An alkali substrate feeding engineering conversion platform for hesperetin 7‐O‐glucoside biosynthesis

Abstract

SummaryThe poor water solubility of flavonoids has always been a bottleneck restricting industrial production and application. The key problem of water‐solubility of flavonoids was solved by establishing an alkali substrate‐feeding engineering conversion platform using recombinant rhamnosidase. The results showed that the recombinant enzyme had α‐L‐rhamnosidase activity. Using this enzyme, four kinds of flavonoids such as hesperidin (HSD) were successfully hydrolyzed to products such as hesperetin 7‐O‐glucoside (HMG). Four key enzyme reaction conditions such as temperature, pH, feed rate and substrate specificity were investigated, and the optimum process parameters of the conversion platform were obtained.

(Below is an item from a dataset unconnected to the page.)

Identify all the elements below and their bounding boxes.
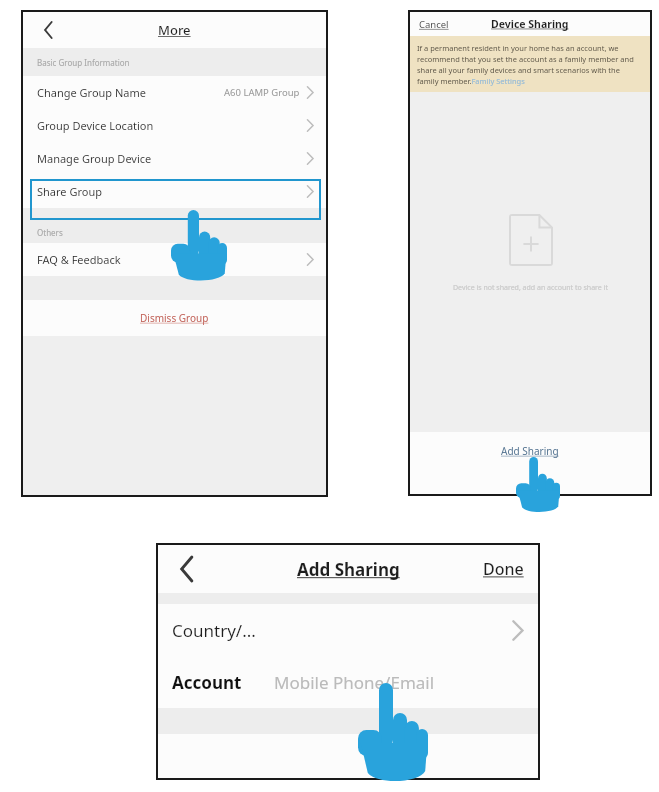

That was, under the conditions of temperature 50 °C, pH 6 and feeding speed 0.5 mL min−1, HSD conversion efficiency can reach 8.65 mg min−1. In addition, the changes in enzyme protein structure during basic feeding were elucidated by circular binary chromatography (CD) and fluorescence spectrum. The platform has the advantages of low cost, simple process, green environmental protection, high conversion rate and product purity. This method laid a solid foundation for the resource utilisation of flavonoid glycosides and industrial production.